Quebec’s law applies to persons covered by its health insurance, Quebec residents.  The person must be 18 or older and capable of giving consent, be at the end of life, suffering from a serious and incurable illness, in an advanced state of irreversible decline in capacities, and experiencing “constant and unbearable physical or psychological suffering which cannot be relieved in a manner the patient deems tolerable.”

The administration of the services must be by a physician.  It may not be passed on to a nurse or other health care worker.  There are of course detailed requirements regarding record-keeping and assurance that action taken is in accord with the patient’s wishes.

The physician is in the centre of all of this.  He is the one who checks with the patient and administers the medication.  The doctor-oriented approach is part of the current Liberal government’s orientation, with Philippe Couillard, the Premier, a brain surgeon.  He has appointed a number of physicians to prominent posts in his government.
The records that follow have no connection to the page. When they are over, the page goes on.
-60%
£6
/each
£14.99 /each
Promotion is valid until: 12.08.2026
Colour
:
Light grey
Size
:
In Oregon, the patient must self-administer the lethal dose, for example, mixed in apple sauce.  Interestingly, as a result many of the suicide doses remain unused.  Patients keep them at hand “just in case.”  There is, however, a drawback.  The person must be physically able to take the medication.  No one can put it in his mouth.  There is a low level of uptake on the law in Oregon and an even lower level of follow-through to death.  In 2014, 155 prescriptions were issued, resulting in 105 deaths.  The legislation in that state was adopted in 1997.  Hence, the slippery-slope fear was not fulfilled in Oregon.

The story in the Netherlands is rather different.  Euthanasia in that country has a history dating back to 1973, when, faced with a case, a court set down criteria, further clarified in the following decade.  Actual legislation did not come in till 2002.  Since that time, there have been a number of disturbing cases and cases in which the required documentation was lacking.  Dutch writers Henk ten Have and Jos Welie cite instances where people were terminated without consultation and consent, where a politician with no medical or psychological disability opted to die because he was just tired of living, and many cases where formal reports were neglected.  Their account is found in their book Death and Medical Power (2005).
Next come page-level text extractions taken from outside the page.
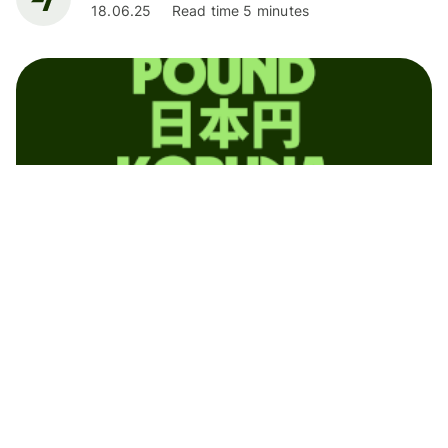
18.06.25
Read time 5 minutes
News
Wise Launches in Mexico: Transforming
International Money Transfers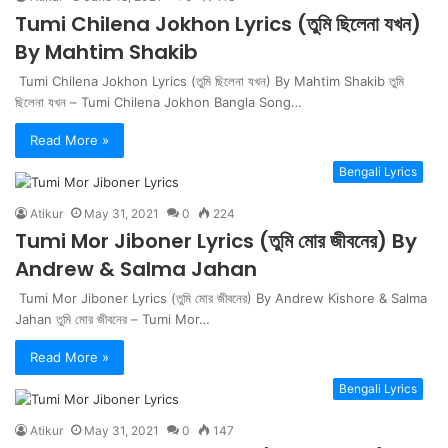
Tumi Chilena Jokhon Lyrics (তুমি ছিলেনা যখন)
By Mahtim Shakib
Tumi Chilena Jokhon Lyrics (তুমি ছিলেনা যখন) By Mahtim Shakib তুমি
ছিলেনা যখন – Tumi Chilena Jokhon Bangla Song…
Read More »
Bengali Lyrics
Atikur
May 31, 2021
0
224
Tumi Mor Jiboner Lyrics (তুমি মোর জীবনের) By
Andrew & Salma Jahan
Tumi Mor Jiboner Lyrics (তুমি মোর জীবনের) By Andrew Kishore & Salma
Jahan তুমি মোর জীবনের – Tumi Mor…
Read More »
Bengali Lyrics
Atikur
May 31, 2021
0
147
The Dutch slippery slope might be the consequence of a long period of gestation during which a certain latitude developed.  The implication for Canada is that the foot-dragging of the Harper government on this issue and the lack of federal leadership is more likely to lead to the slippery-slope phenomenon.
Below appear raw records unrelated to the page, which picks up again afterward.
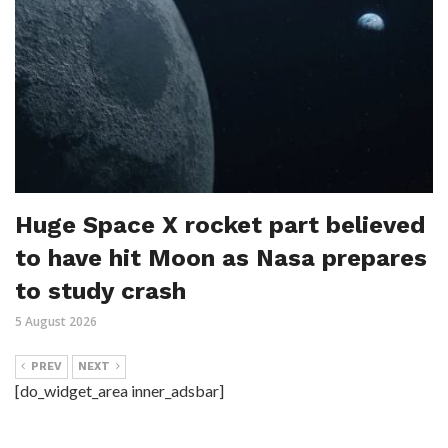
Huge Space X rocket part believed
to have hit Moon as Nasa prepares
to study crash
5 August 2026
PREV
NEXT
[do_widget_area inner_adsbar]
Our two Dutch authors note that, in an experiment, when patients were given palliative care as an alternative, most withdrew their request for euthanasia.  Those who did not had to leave the hospice to receive their euthanasia. That experience points to a problem in Quebec.

The hospices in Quebec have announced that they will not make provision of euthanasia available in their facilities.  In any case, there is a shortage of hospices in the province.  Nevertheless, those choosing death may need to move out of their hospice, not a comforting situation for them.